RDLRDLEcosystem
News

Choosing a License for Your Research Data: CC BY, CC0, and Beyond

Without a license, your dataset is legally ambiguous and hard to reuse. This guide compares CC BY, CC0, and other Creative Commons options so you can pick the right one for open research data.

Why an unlicensed dataset is a problem

When you publish data without an explicit license, potential reusers face a legal grey zone: they cannot be sure what they are allowed to do with it, so many will not risk using it at all. A clear license is what turns "available" data into genuinely reusable data — and it is a core part of making data FAIR. The most widely used licenses for research come from Creative Commons (CC).

The two most relevant options for data

CC0 — public domain dedication

CC0 waives as many rights as legally possible, effectively placing the work in the public domain. Reusers can copy, adapt, and build on the data — even commercially — with no obligation to ask or attribute. For datasets, CC0 is widely recommended, and repositories such as ETH Zurich explicitly advocate CC0 or a public-domain dedication for research data. It removes friction and maximises reuse.
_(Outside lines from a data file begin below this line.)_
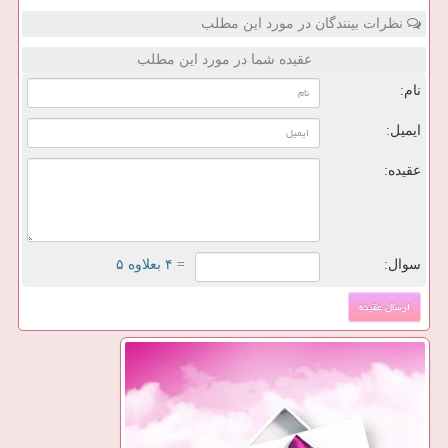
نظرات بینندگان در مورد این مطلب
عقیده شما در مورد این مطلب
نام:
ایمیل:
عقیده:
سوال:
= ۴ بعلاوه ۵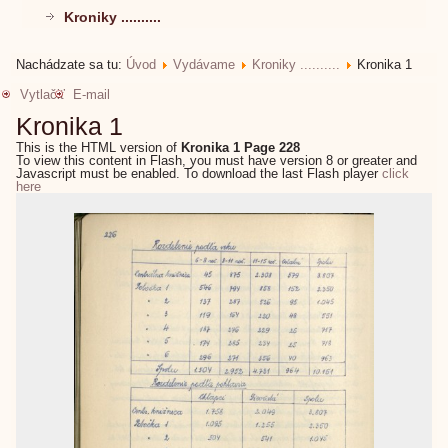
Kroniky ..........
Nachádzate sa tu:
Úvod
Vydávame
Kroniky ..........
Kronika 1
Vytlačiť
E-mail
Kronika 1
This is the HTML version of
Kronika 1 Page 228
To view this content in Flash, you must have version 8 or greater and
Javascript must be enabled. To download the last Flash player
click
here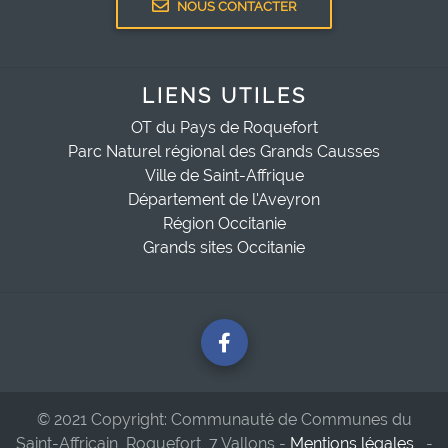
NOUS CONTACTER
LIENS UTILES
OT du Pays de Roquefort
Parc Naturel régional des Grands Causses
Ville de Saint-Affrique
Département de l'Aveyron
Région Occitanie
Grands sites Occitanie
© 2021 Copyright: Communauté de Communes du
Saint-Affricain, Roquefort, 7 Vallons -
Mentions légales
-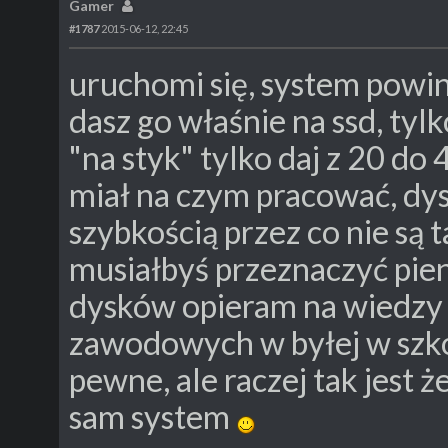
Gamer
#1787
2015-06-12, 22:45
uruchomi się, system powini
dasz go właśnie na ssd, tyl
"na styk" tylko daj z 20 d
miał na czym pracować, dys
szybkością przez co nie są t
musiałbyś przeznaczyć pie
dysków opieram na wiedzy 
zawodowych w byłej w szkol
pewne, ale raczej tak jest 
sam system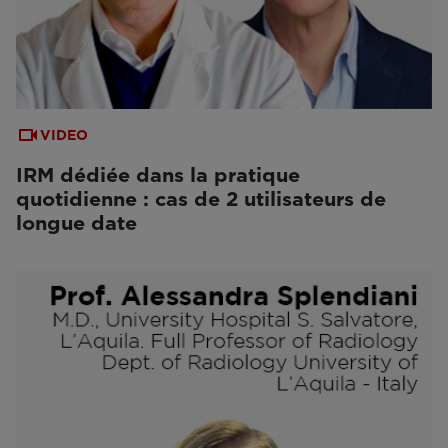
VIDEO
IRM dédiée dans la pratique
quotidienne : cas de 2 utilisateurs de
longue date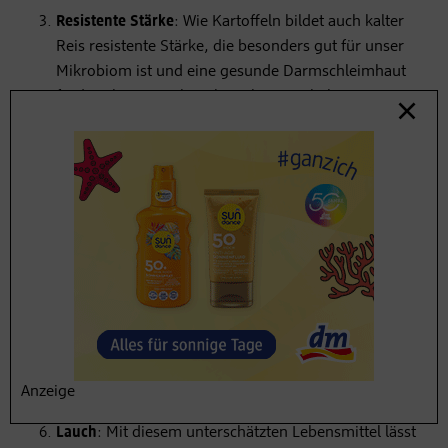
Resistente Stärke
: Wie Kartoffeln bildet auch kalter
Reis resistente Stärke, die besonders gut für unser
Mikrobiom ist und eine gesunde Darmschleimhaut
fördern kann. Auch Kichererbsen enthalten
resistente Stärke und zudem viele Ballaststoffe.
Kümmel
: Er wirkt beruhigend bei Blähungen und
Krämpfen,
fördert die Verdauung
und kann im
Darm ungünstige Bakterien wie etwa
Staphylococcus aureus oder Heliobaster pylori
hemmen.
Honig
: Neben den vielen gesundheitsfördernden
Substanzen, die Honig enthält, kann er auch
wohltuend auf den Verdauungstrakt wirken, indem
er die Vermehrung von unerwünschten Bakterien
Anzeige
hemmt.
Lauch
: Mit diesem unterschätzten Lebensmittel lässt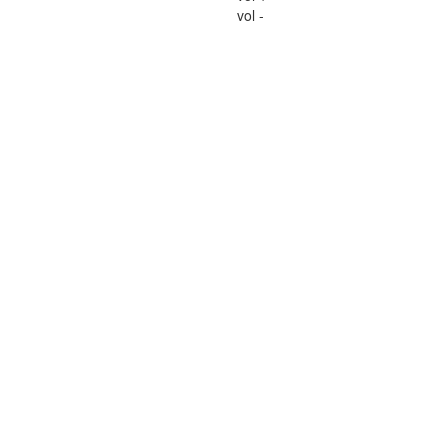
vol -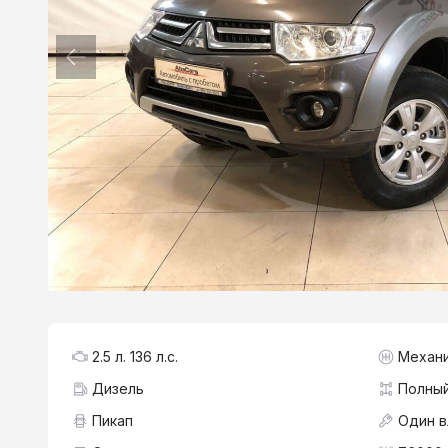
2.5 л. 136 л.с.
Механ
Дизель
Полны
Пикап
Один 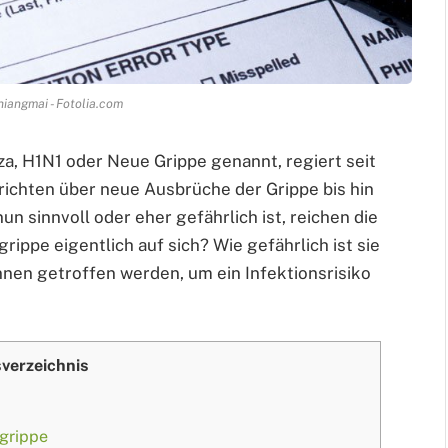
hiangmai - Fotolia.com
a, H1N1 oder Neue Grippe genannt, regiert seit
hrichten über neue Ausbrüche der Grippe bis hin
n sinnvoll oder eher gefährlich ist, reichen die
ippe eigentlich auf sich? Wie gefährlich ist sie
en getroffen werden, um ein Infektionsrisiko
sverzeichnis
grippe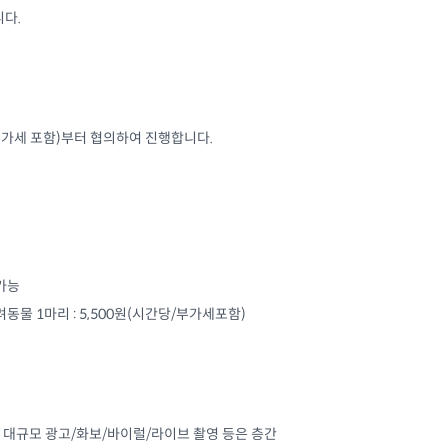
니다.
(부가세 포함)부터 협의하여 진행합니다.
 가능
 반려동물 1마리 : 5,500원(시간당/부가세포함)
, 대규모 광고/화보/바이럴/라이브 촬영 등은 층간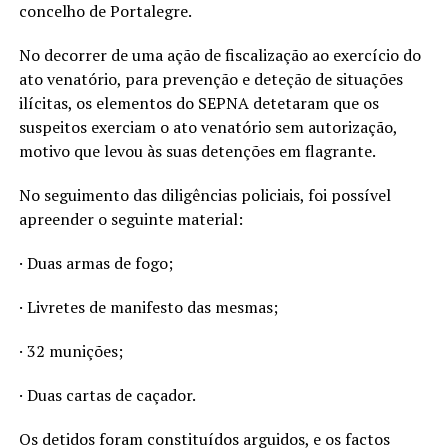
concelho de Portalegre.
No decorrer de uma ação de fiscalização ao exercício do
ato venatório, para prevenção e deteção de situações
ilícitas, os elementos do SEPNA detetaram que os
suspeitos exerciam o ato venatório sem autorização,
motivo que levou às suas detenções em flagrante.
No seguimento das diligências policiais, foi possível
apreender o seguinte material:
· Duas armas de fogo;
· Livretes de manifesto das mesmas;
· 32 munições;
· Duas cartas de caçador.
Os detidos foram constituídos arguidos, e os factos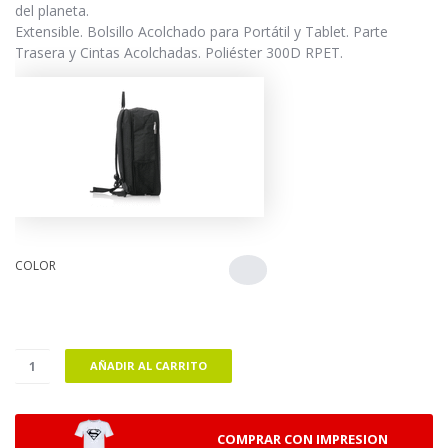
del planeta.
Extensible. Bolsillo Acolchado para Portátil y Tablet. Parte
Trasera y Cintas Acolchadas. Poliéster 300D RPET.
COLOR
AÑADIR AL CARRITO
COMPRAR CON IMPRESION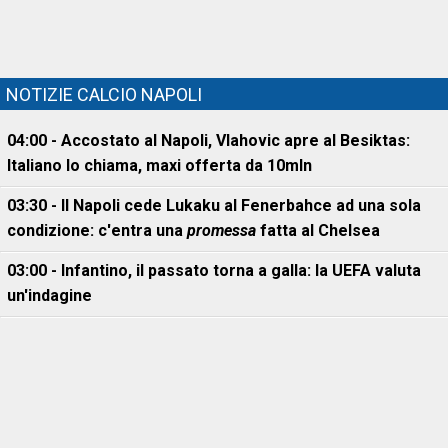
NOTIZIE CALCIO NAPOLI
04:00 - Accostato al Napoli, Vlahovic apre al Besiktas:
Italiano lo chiama, maxi offerta da 10mln
03:30 - Il Napoli cede Lukaku al Fenerbahce ad una sola
condizione: c'entra una
promessa
fatta al Chelsea
03:00 - Infantino, il passato torna a galla: la UEFA valuta
un'indagine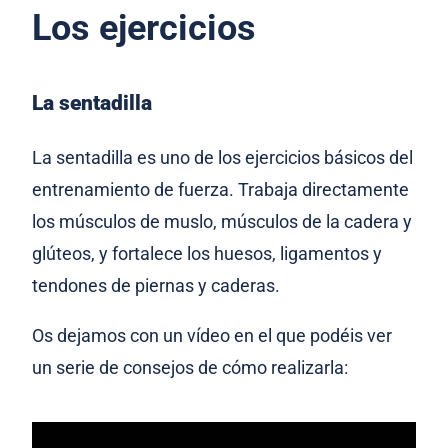
Los ejercicios
La sentadilla
La sentadilla es uno de los ejercicios básicos del
entrenamiento de fuerza. Trabaja directamente
los músculos de muslo, músculos de la cadera y
glúteos, y fortalece los huesos, ligamentos y
tendones de piernas y caderas.
Os dejamos con un vídeo en el que podéis ver
un serie de consejos de cómo realizarla: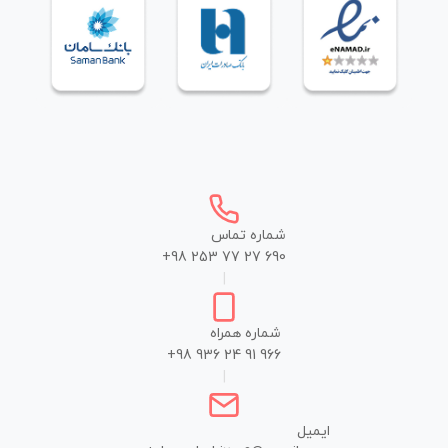
شماره تماس
+98 253 77 27 690
|
شماره همراه
+98 936 24 91 966
|
ایمیل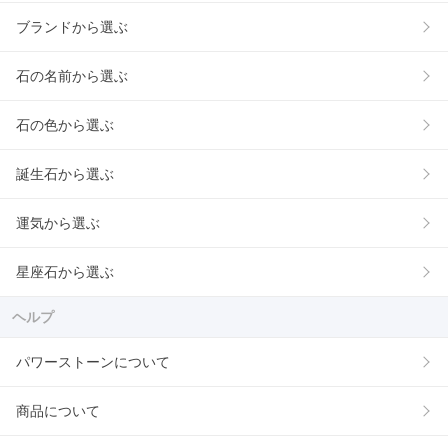
ブランドから選ぶ
石の名前から選ぶ
石の色から選ぶ
誕生石から選ぶ
運気から選ぶ
星座石から選ぶ
ヘルプ
パワーストーンについて
商品について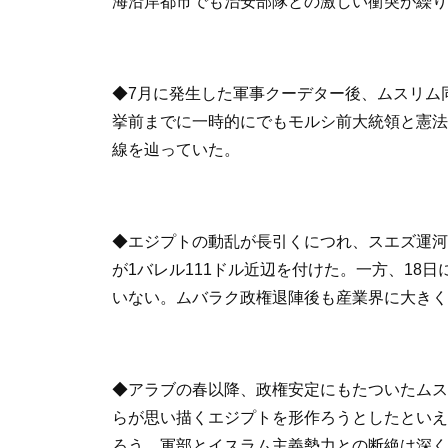
海沿岸都市でも治安部隊との激しい衝突が繰り
◆7月に発生した軍事クーデター後、ムスリム
挙前までに一時的にでもモルシ前大統領と憲法
線を辿っていた。
◆エジプトの動乱が長引くにつれ、スエズ運河
が1バレル111ドル近辺を付けた。一方、1
いない。ムバラク政権退陣後も産業界に大きく
◆アラブの春以降、政権安定にもたついたムス
らが思い描くエジプトを形作ろうとしたといえ
ろう。軍部とイスラム主義勢力との断絶は深く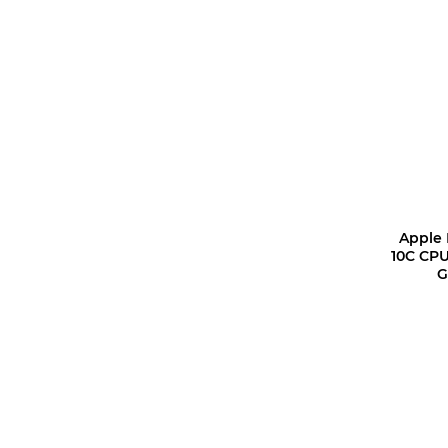
Apple 
10C CPU
G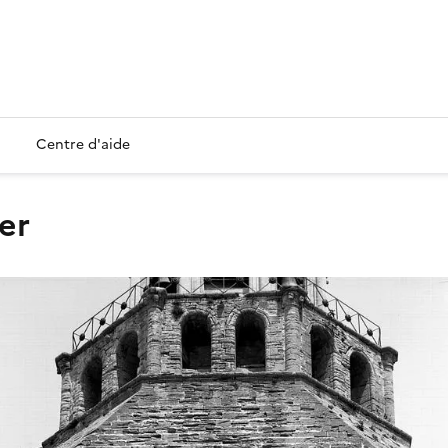
Centre d'aide
her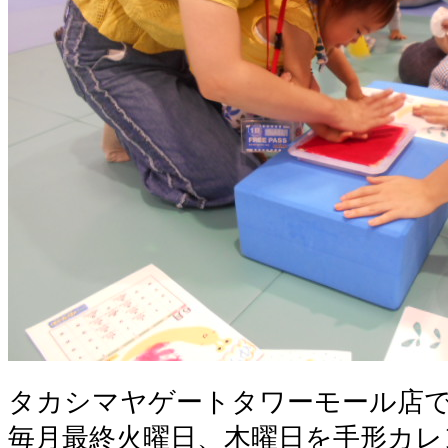
タカシマヤゲートタワーモール店
毎月最終火曜日、木曜日を手形カレ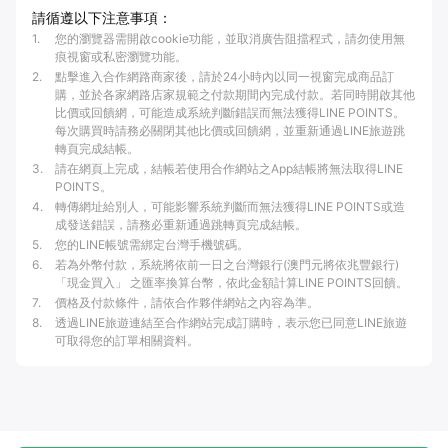
請循遵以下注意事項：
1
.
您的瀏覽器需開啟cookie功能，並取消廣告阻擋程式，請勿使用無
痕視窗或私密瀏覽功能。
2
.
點擊進入合作網路商家後，請於24小時內以同一視窗完成商品訂
購，並於各家網路店家規範之付款期間內完成付款。若同時開啟其他
比價或回饋網，可能造成系統判斷錯誤而無法獲得LINE POINTS。
每次購買時請務必關閉其他比價或回饋網，並重新通過LINE旅遊跳
轉頁完成結帳。
3
.
請在網頁上完成，結帳若使用合作網站之App結帳將無法取得LINE
POINTS。
4
.
轉傳網址給別人，可能影響系統判斷而無法獲得LINE POINTS或造
成發送錯誤，請務必重新通過跳轉頁完成結帳。
5
.
您的LINE帳號需綁定台灣手機號碼。
6
.
若為外幣付款，系統將依前一日之台灣銀行(澳門元將依兆豐銀行)
「現金買入」 之匯率換算台幣，依此金額計算LINE POINTS回饋。
7
.
價格及付款條件，請依合作夥伴網站之內容為準。
8
.
透過LINE旅遊連結至合作網站完成訂購時，表示您已同意LINE旅遊
可取得您的訂單相關資料。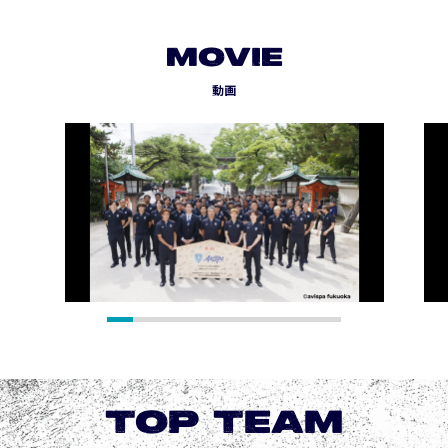
MOVIE
動画
TOP TEAM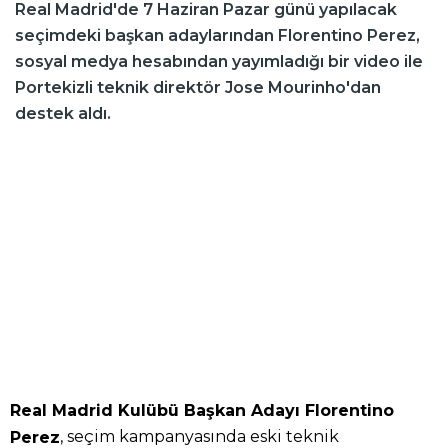
Real Madrid'de 7 Haziran Pazar günü yapılacak
seçimdeki başkan adaylarından Florentino Perez,
sosyal medya hesabından yayımladığı bir video ile
Portekizli teknik direktör Jose Mourinho'dan
destek aldı.
Real Madrid Kulübü Başkan Adayı Florentino
, seçim kampanyasında eski teknik
Perez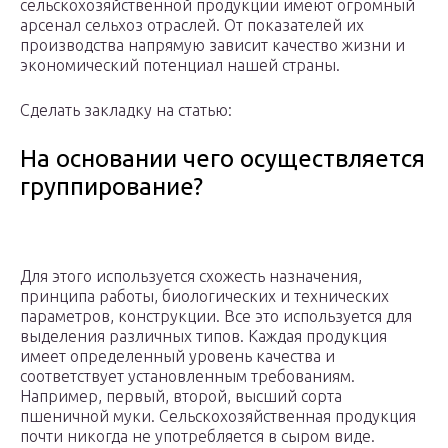
сельскохозяйственной продукции имеют огромный
арсенал сельхоз отраслей. От показателей их
производства напрямую зависит качество жизни и
экономический потенциал нашей страны.
Сделать закладку на статью:
На основании чего осуществляется
группирование?
Для этого используется схожесть назначения,
принципа работы, биологических и технических
параметров, конструкции. Все это используется для
выделения различных типов. Каждая продукция
имеет определенный уровень качества и
соответствует установленным требованиям.
Например, первый, второй, высший сорта
пшеничной муки. Сельскохозяйственная продукция
почти никогда не употребляется в сыром виде.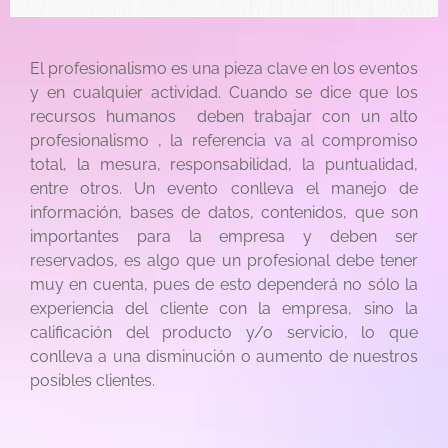
El profesionalismo es una pieza clave en los eventos
y en cualquier actividad. Cuando se dice que los
recursos humanos deben trabajar con un alto
profesionalismo , la referencia va al compromiso
total, la mesura, responsabilidad, la puntualidad,
entre otros. Un evento conlleva el manejo de
información, bases de datos, contenidos, que son
importantes para la empresa y deben ser
reservados, es algo que un profesional debe tener
muy en cuenta, pues de esto dependerá no sólo la
experiencia del cliente con la empresa, sino la
calificación del producto y/o servicio, lo que
conlleva a una disminución o aumento de nuestros
posibles clientes.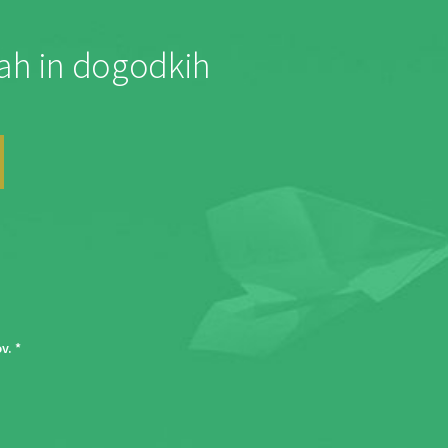
jah in dogodkih
ov
. *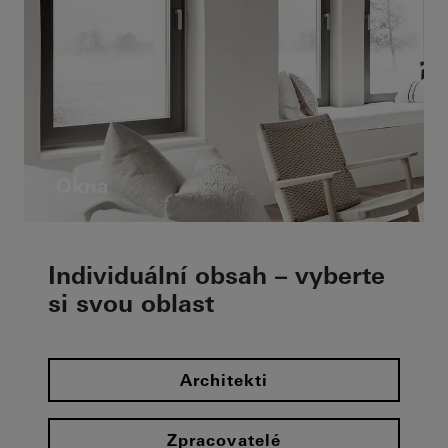
Okna
Individuální obsah – vyberte
si svou oblast
Architekti
Zpracovatelé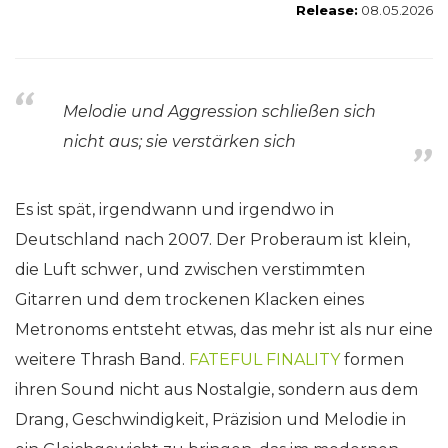
Release:
08.05.2026
Melodie und Aggression schließen sich
nicht aus; sie verstärken sich
Es ist spät, irgendwann und irgendwo in
Deutschland nach 2007. Der Proberaum ist klein,
die Luft schwer, und zwischen verstimmten
Gitarren und dem trockenen Klacken eines
Metronoms entsteht etwas, das mehr ist als nur eine
weitere Thrash Band.
FATEFUL FINALITY
formen
ihren Sound nicht aus Nostalgie, sondern aus dem
Drang, Geschwindigkeit, Präzision und Melodie in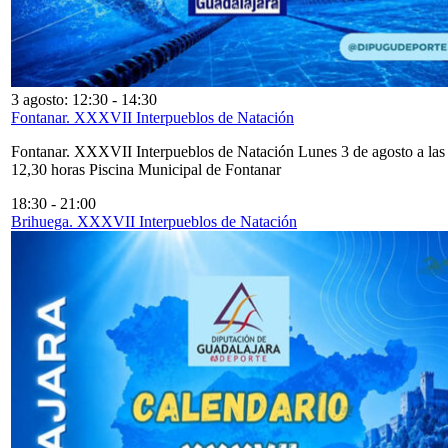
3 agosto: 12:30
-
14:30
Fontanar. XXXVII Interpueblos de Natación
Fontanar. XXXVII Interpueblos de Natación Lunes 3 de agosto a las
12,30 horas Piscina Municipal de Fontanar
18:30
-
21:00
Brihuega. XXXVII Interpueblos de Natación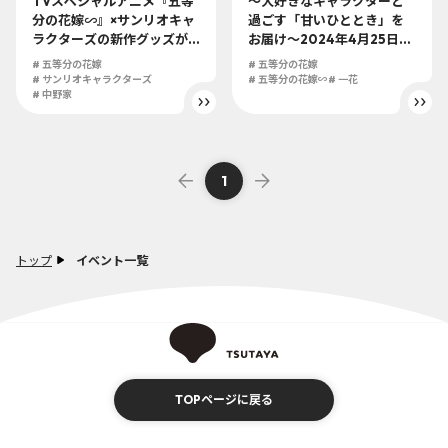
TVスペシャルアニメ『五等
～大好きなキャラクターと
分の花嫁∽』×サンリオキャ
過ごす「甘いひととき」を
ラクターズの新作グッズが
お届け～2024年4月25日
全国のTSUTAYAにて24年5
（木）にSHIBUYA TSUTAY
# 五等分の花嫁
# 五等分の花嫁
月24日（金）より発売決
A 6階IP書店にてOSHIKASH
# サンリオキャラクターズ
# 五等分の花嫁∽
# 一花
定！ 可愛さが止まらないグ
# 中野家
I『五等分の花嫁∽』＆新作
ッズが盛り沢山!!
グッズが発売決定!!
1
トップ
イベント一覧
TOPページに戻る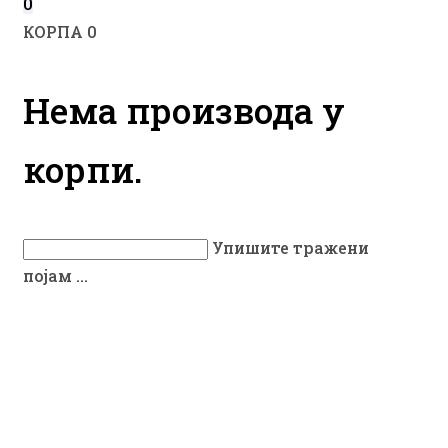
0
КОРПА
0
Нема производа у
корпи.
Упишите тражени
појам ...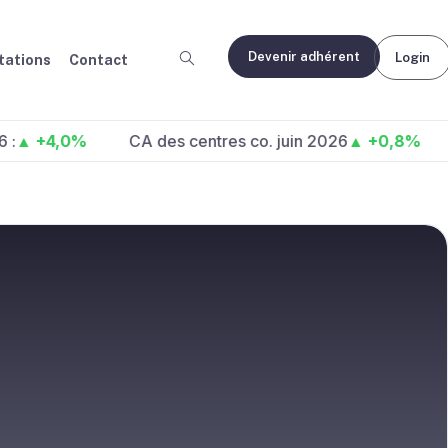
Devenir adhérent
Login
ations
Contact
,0%
CA des centres co. juin 2026
▲ +0,8%
Fréqu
CC BY — attribution required

CC BY allows all the same uses, including commercial, but reusers must credit you. It is a natural choice when attribution matters to you, though for large aggregated datasets, attribution stacking can become impractical — which is part of why CC0 is often preferred for pure data.

Other CC variants

Creative Commons also offers NC (non-commercial), ND (no derivatives), and SA (share-alike) add-ons. These add restrictions and, while sometimes appropriate, they reduce how freely data can be combined — so use them deliberately, not by default.

Two practical rules

1. Prefer version 4.0. For new work, choose CC licenses version 4.0. It is international and better aligned with database rights, which is exactly what datasets need. 2. Decide carefully — it is durable. Once you apply a CC license, it lasts for the life of the copyright and cannot be arbitrarily revoked. That permanence is a feature (reusers can rely on it) but it means the choice deserves a moment's thought.

The bottom line

For most open research data, CC0 maximises reuse, and CC BY 4.0 is the go-to when you want credit. Whatever you choose, choose something — an explicit license is the difference between data that sits unused and data that travels.